Sarah Williams-Gardener says “agile working” rather than flexible working is the future and now is the time for a change in the culture of working. Mandy Garner hears more.
Opportunity Now was set up in 1991 following a Hansard review which highlighted the lack of women in senior management. At the time it was called Opportunity 2000 and it focused on improving female recruitment and retention. It was backed by the then Government, but as 2000 approached it was clear that the problem of promoting women to senior positions was not going to be solved so quickly so the organisation was renamed Opportunity Now.
Williams Gardener says that Opportunity Now insists on the business case for recruiting and retaining women. “We understand that in today’s world 80% of buying decisions are made or heavily influence by women so if companies are not representing themselves to these markets they are losing an opportunity,” she says. Plus, 51% of graduates today are women. If companies are not attractive to these women, they are closing their doors on a large percentage of graduates.” Thirdly, she says, employers realise that having a diverse set of employees promotes innovation. In today’s economic climate, she adds, the fittest organisations will be the ones that survive.
She says that because there are now more women in the workplace compared with previous recessions, it is a “massive opportunity” for employers and employees to change the way they work, how jobs are defined, the work culture and to tackle the issue of equal pay for equal work.
In terms of working culture, Williams Gardener prefers not to use the term ‘flexible working’ as she thinks it conjures up images of part time work and “the mummy track”. Instead she refers to “agile working” which means that people can work in a different place and work different hours. “It’s much more positive and it’s something we need in today’s 24/7 world,” she says.

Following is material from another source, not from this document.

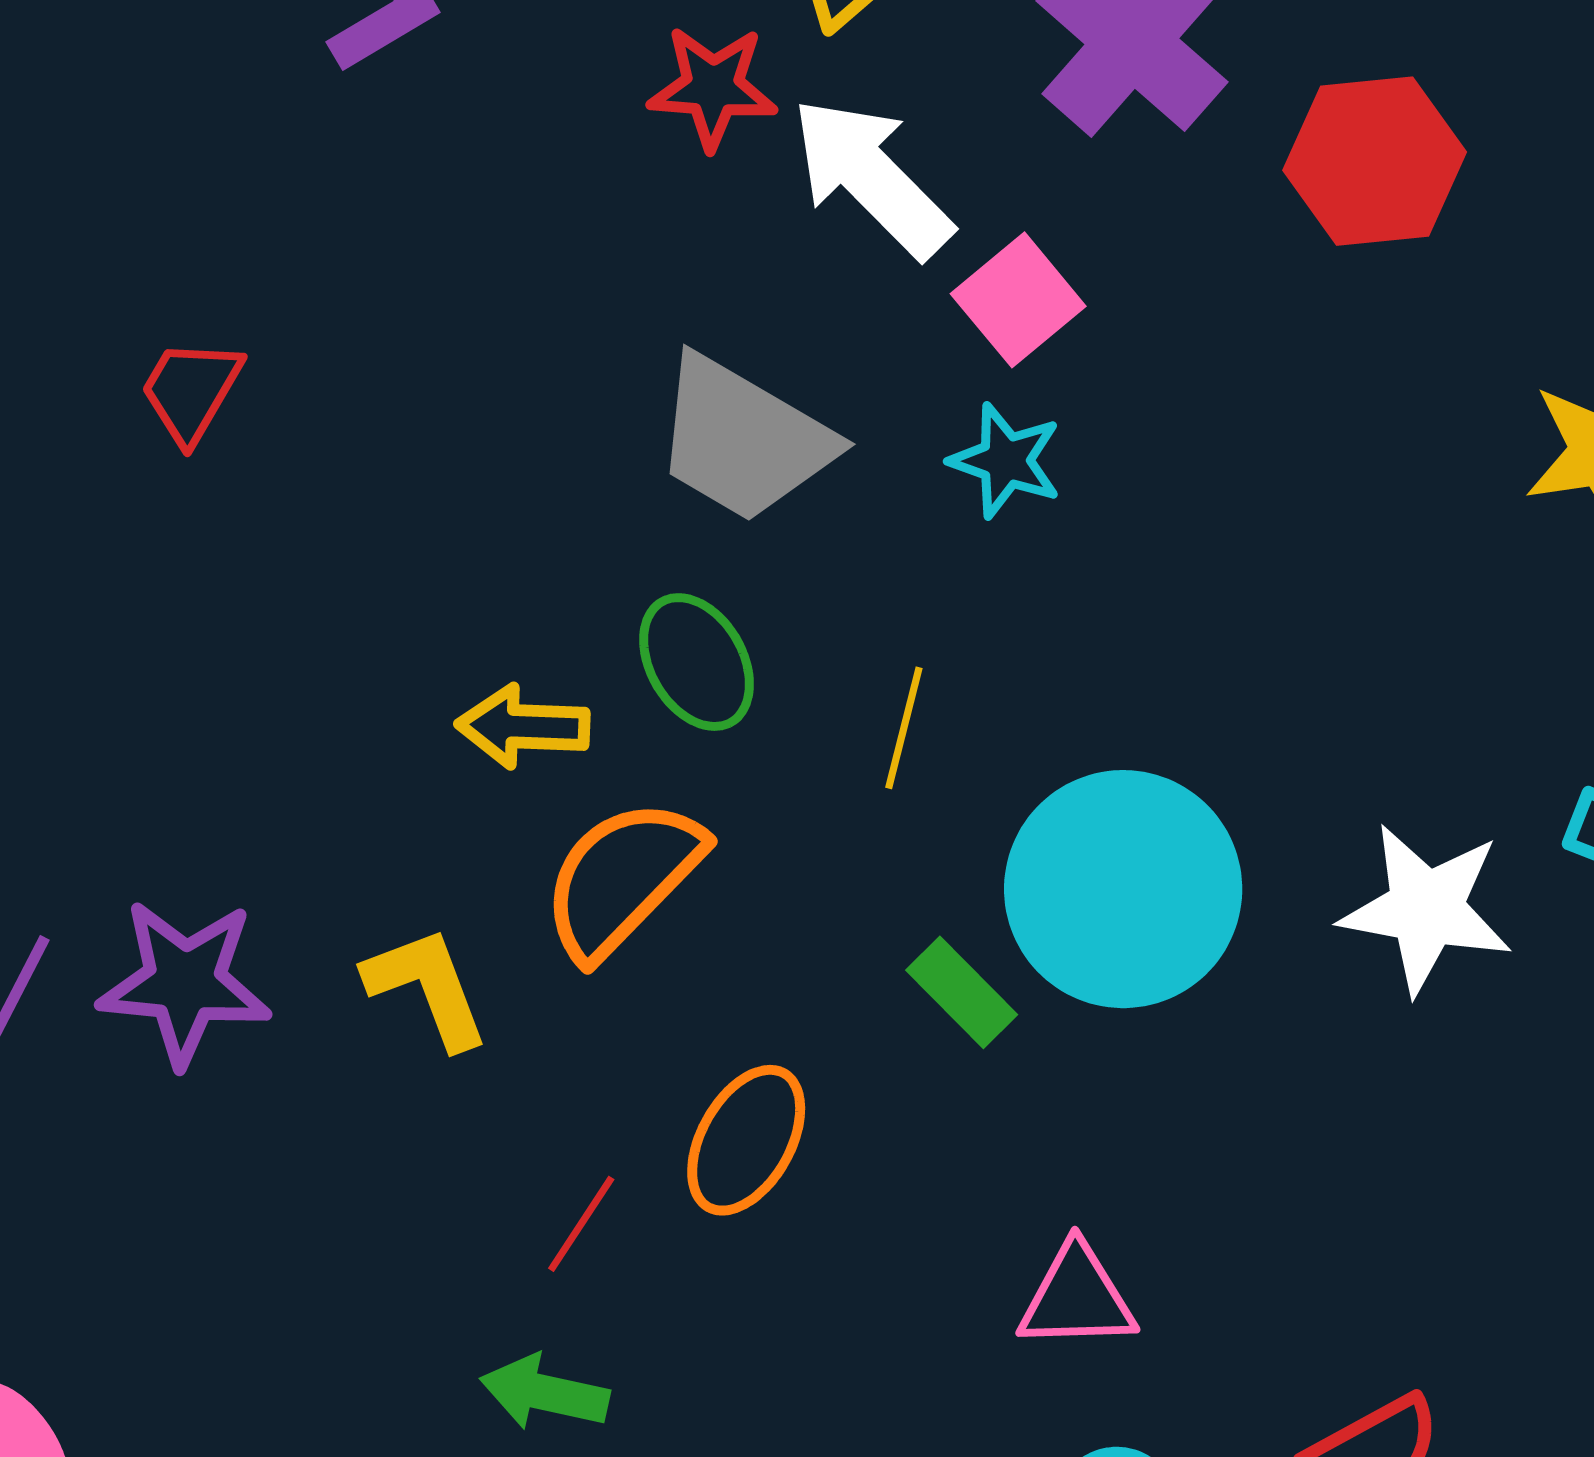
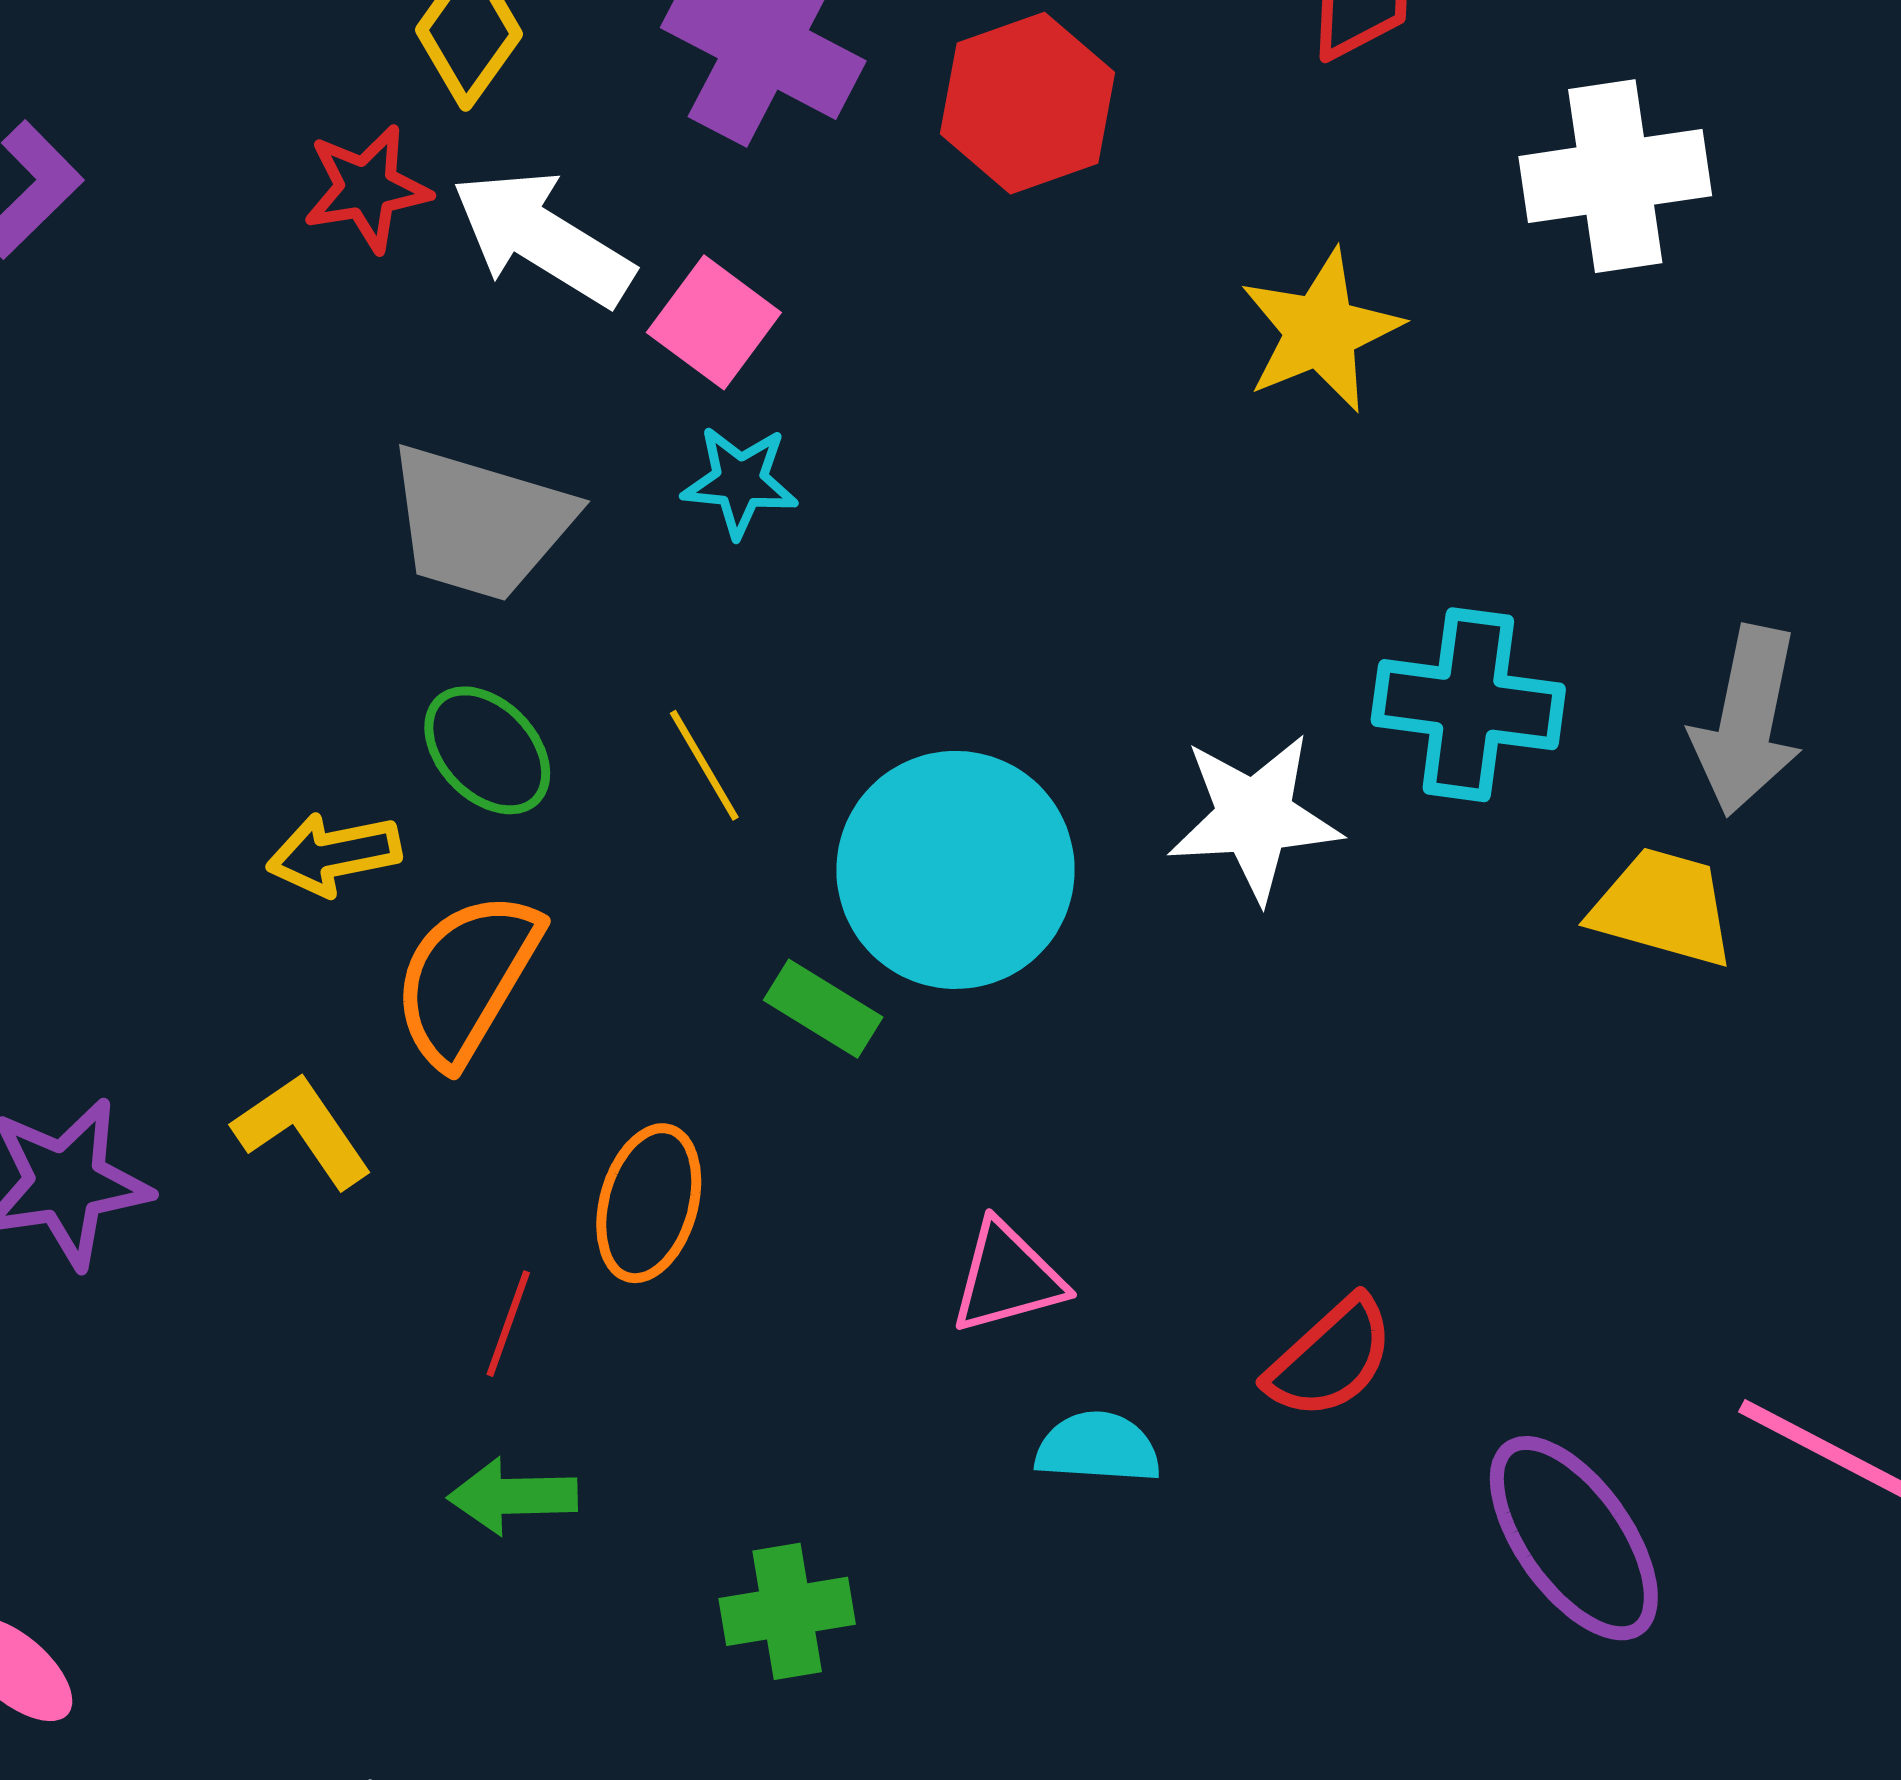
yellow line: (904, 728) -> (704, 765), turned -31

To make agile working possible the infrastructure is critical as is cultural acceptance. She says that the infrastructure to support agile working, in terms, for example, of the technology for working remotely, has been in place for some time. This is having a positive impact on cultural change. Allied to this, many companies are now looking at ways of implementing different forms of working to reduce their overheads and make themselves better equipped to handle the recession. Instead of making mass redundancies and losing the talented staff they need to keep ahead, companies are looking to scale back instead and promoting things like sabbaticals and reduced hours to tide them over the next year or so. In previous recessions, companies have cut back and then been forced to go through a large recruitment exercise when the economy has perked up. “People are looking at these issues in a very creative way using creative reduction,” says Williams Gardener, “and there will be many people who benefit from an improved work/life balance.”
She is determined to be positive about the future, saying that although we might not see the proverbial green shoots of recovery in the near future, “if we are at least positive there is the possibility that this positivity will reflect off people”.
On the issue of equal pay for equal work, she is very definite: people should be paid on performance, rather than presenteeism and there is no reason someone should accept lower pay for working in an agile way. “You should pay people for what they do and how they contribute and do it through clearly agreed performance criteria,” says Williams Gardener. She admits that it takes “a very talented manager” to manage people on performance and some jobs cannot be done without people being physically present. However, many can: for instance, in retail, people can work in an agile way by doing shifts which fit in with our 24/7 world.
Outside of work, she agrees that women are still a “long way from equality” in terms of who does the housework and childcare and that women, whether they work or not, still shoulder most of the work. But she counsels women not to think they can do it all. “No one is superwoman,” she states. “There is no such thing. Those women who look like they do do it all usually have an army of helpers. People are turning against this and realising that being superwoman is not possible.” Williams Gardener herself is a working mum and an agile worker so she knows what she is talking about. She has two children aged 6 and 7 and works “the equivalent of full time”. This includes working from home some of the time. “And I would never miss a sports day,” she adds emphatically.